Turkey Hunting: A Favorite Pastime of Many Cavalier Students
April 29, 2022
The coming of spring means a lot of different things for people. Some people associate the season with pleasant weather and blooming flowers. Others view it as the beginning of baseball, or perhaps the final quarter of school. However, for some people, myself included, spring means turkey season. Chasing turkeys is one of the most exciting outdoor activities you can participate in. It involves a great deal of strategy, as well as some physical endurance. Nothing gets my blood pumping like a gobbling bird. Turkey hunting is something that I look forward to all year and is an activity that many Christ Church Students enjoy partaking in throughout the spring season.
In South Carolina, turkey season opens on April 1st and runs until May 10th. However, on the weekend before the opener, youth hunters ages 17 and under are allowed to hunt. This is an opportunity that myself, my friends, and my brothers try to participate in every year. Although this year I had an unsuccessful youth weekend, last season fellow Cavalier Wilson Stansell and I were each able to harvest mature birds, making a lifelong memory together.
Each year, resident hunters are sent three tags and are allowed to take a maximum of three male turkeys in the season. However, harvesting three birds is rare, as even taking a single mature turkey is a big accomplishment. Last spring I was fortunate enough to take three toms, or “tag out”, as some like to call it. This season has been a different story so far, as I have not yet harvested a bird.

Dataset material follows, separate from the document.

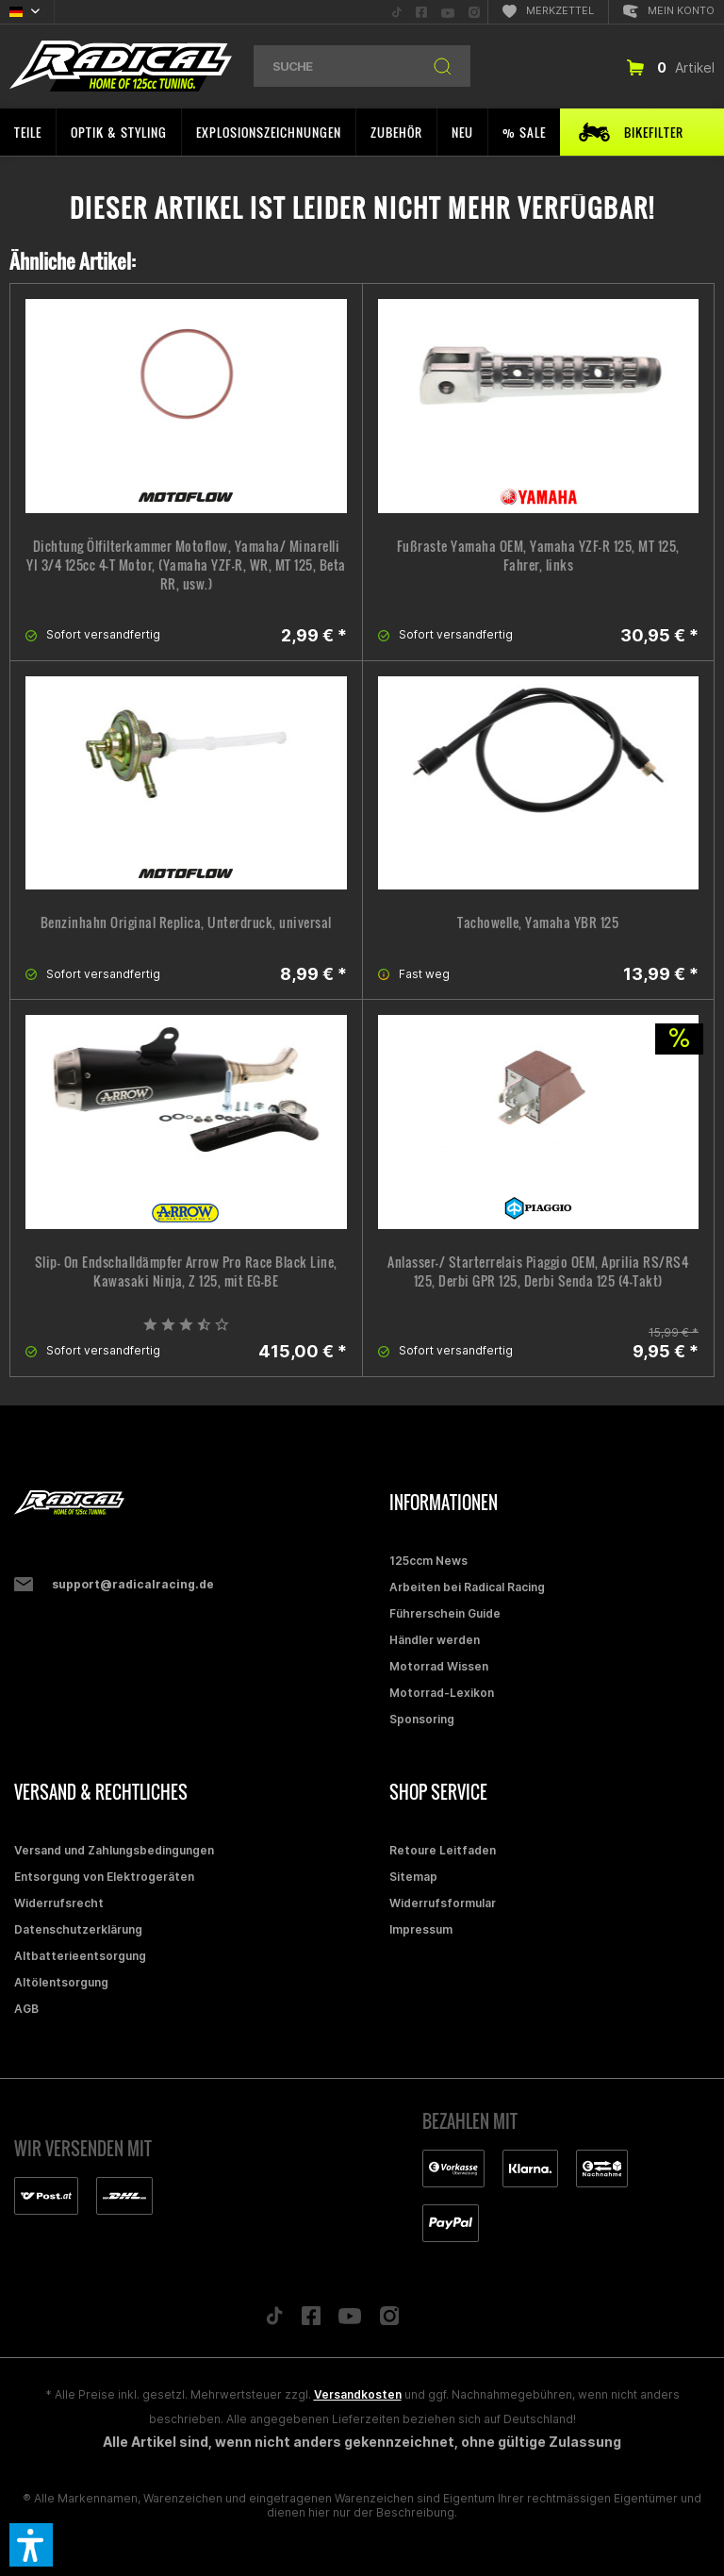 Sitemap (413, 1877)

There is so much to love about the entire experience of turkey hunting. It is so much more than pulling the trigger. It is about spending time outdoors with your friends and family or about the strategy of calling a bird into range and the overwhelming excitement after it all comes together and there is a bird on the ground. It is the culmination of these factors that fuel my love of turkey hunting.
Junior student Wilson Stansell, as previously mentioned in the article, also enjoys spending his springs chasing turkeys around the woods of South Carolina. Wilson took his first bird last spring and has been hooked ever since. “I love listening to them gobble,” said Wilson after he was asked what he enjoys most about turkey hunting. It doesn’t get much better than the sound of a hammering bird at daybreak.
Finch Vergnolle, another junior at Christ Church, is also an avid turkey hunter. Finch has been hunting turkeys since he was very young and has developed a love for the sport like no other. “What I like most about turkey hunting is the thrill I get from chasing them,” he said. The excitement of chasing these birds brings many hunters, like Finch, into the woods every spring.
I will always be thankful for the unique opportunity to hunt these birds and I believe it is important to involve more people into the sport who have never participated in it before. I encourage anyone with even a remote interest in turkey hunting to do so. It is an amazing way to experience the great outdoors and make some incredible memories. After your first time, I guarantee you will be hooked.